>>>

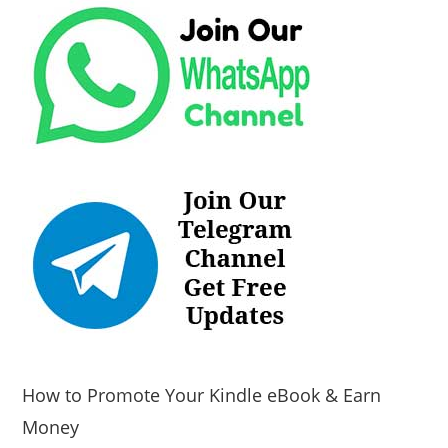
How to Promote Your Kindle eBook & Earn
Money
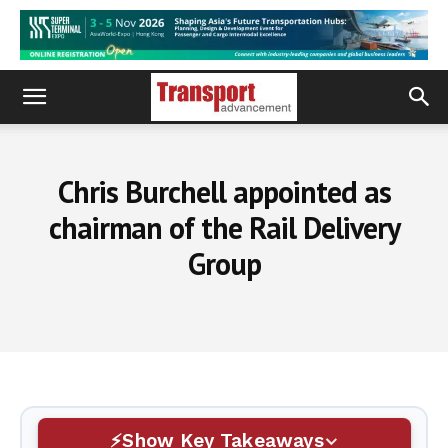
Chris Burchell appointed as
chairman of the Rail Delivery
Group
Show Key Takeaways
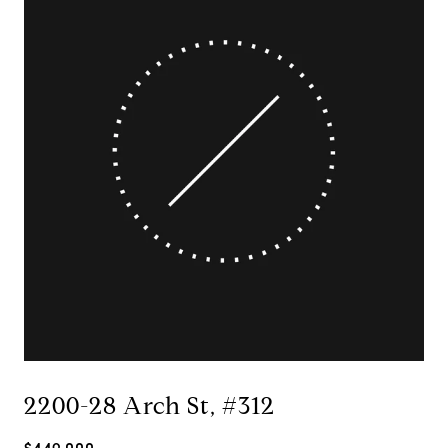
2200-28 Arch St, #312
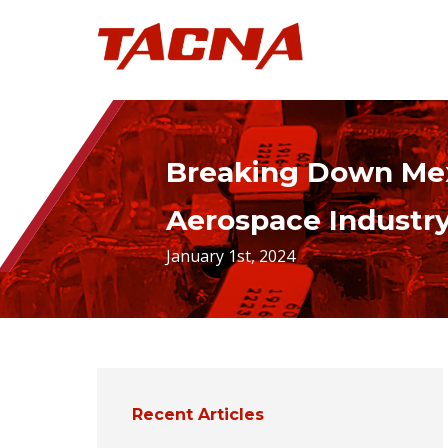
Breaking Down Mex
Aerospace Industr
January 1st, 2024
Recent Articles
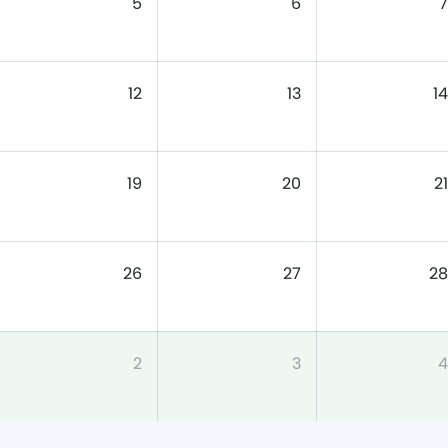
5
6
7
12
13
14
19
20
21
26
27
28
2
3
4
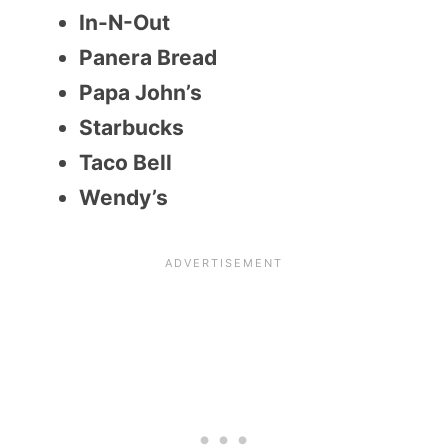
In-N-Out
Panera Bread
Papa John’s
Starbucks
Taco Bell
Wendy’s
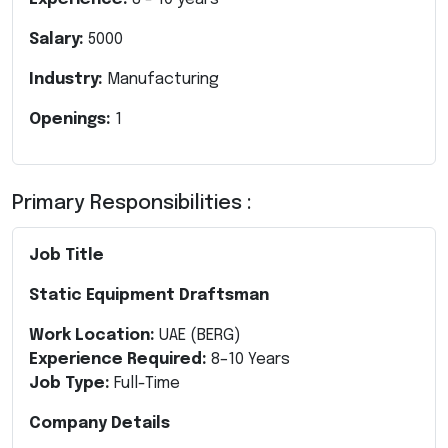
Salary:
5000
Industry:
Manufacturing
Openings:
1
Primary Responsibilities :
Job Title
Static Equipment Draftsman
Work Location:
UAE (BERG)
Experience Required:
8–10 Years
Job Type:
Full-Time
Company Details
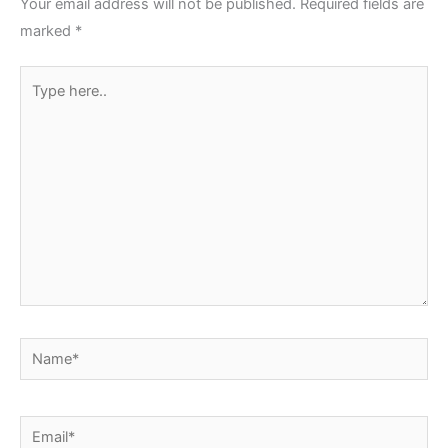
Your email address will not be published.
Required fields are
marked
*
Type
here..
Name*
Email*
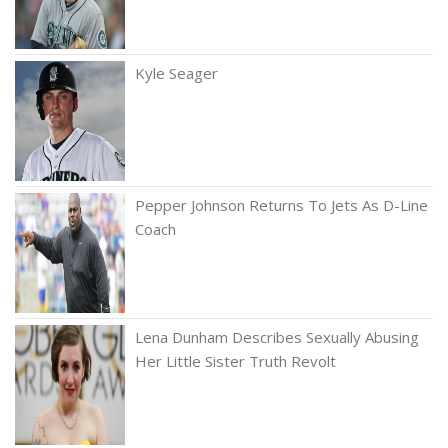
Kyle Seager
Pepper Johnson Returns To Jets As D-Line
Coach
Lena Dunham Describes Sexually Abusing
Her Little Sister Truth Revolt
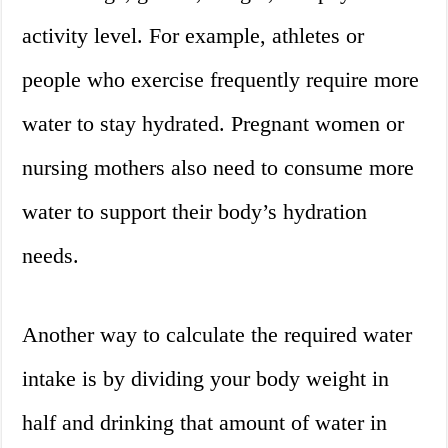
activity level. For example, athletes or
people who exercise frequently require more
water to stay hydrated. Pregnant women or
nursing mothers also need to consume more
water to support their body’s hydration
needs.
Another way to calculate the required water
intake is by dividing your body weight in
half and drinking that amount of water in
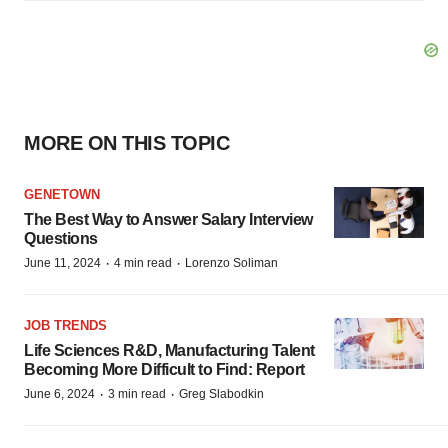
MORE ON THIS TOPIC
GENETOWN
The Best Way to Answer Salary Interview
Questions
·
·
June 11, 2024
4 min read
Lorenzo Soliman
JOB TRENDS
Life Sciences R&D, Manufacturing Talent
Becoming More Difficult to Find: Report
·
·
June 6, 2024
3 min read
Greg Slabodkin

<<<

§ **Work instruction**
Reproduce the whole listing above word for word, dropping each image.

§ **Your solution**
How to Promote Your Kindle eBook & Earn
Money
Chris Burchell appointed as
chairman of the Rail Delivery
Group
Show Key Takeaways
2200-28 Arch St, #312
Breaking Down Mex
Aerospace Industr
January 1st, 2024
Recent Articles
5
6
7
12
13
14
19
20
21
26
27
28
2
3
4
In-N-Out
Panera Bread
Papa John’s
Starbucks
Taco Bell
Wendy’s
Salary:
5000
Industry:
Manufacturing
Openings:
1
Primary Responsibilities :
Job Title
Static Equipment Draftsman
Work Location:
UAE (BERG)
Experience Required:
8–10 Years
Job Type:
Full-Time
Company Details
Your email address will not be published.
Required fields are
marked
*
Type
here..
Name*
Email*
Kyle Seager
Pepper Johnson Returns To Jets As D-Line
Coach
Lena Dunham Describes Sexually Abusing
Her Little Sister Truth Revolt
activity level. For example, athletes or
people who exercise frequently require more
water to stay hydrated. Pregnant women or
nursing mothers also need to consume more
water to support their body’s hydration
needs.
Another way to calculate the required water
intake is by dividing your body weight in
half and drinking that amount of water in
MORE ON THIS TOPIC
GENETOWN
The Best Way to Answer Salary Interview
Questions
·
·
June 11, 2024
4 min read
Lorenzo Soliman
JOB TRENDS
Life Sciences R&D, Manufacturing Talent
Becoming More Difficult to Find: Report
·
·
June 6, 2024
3 min read
Greg Slabodkin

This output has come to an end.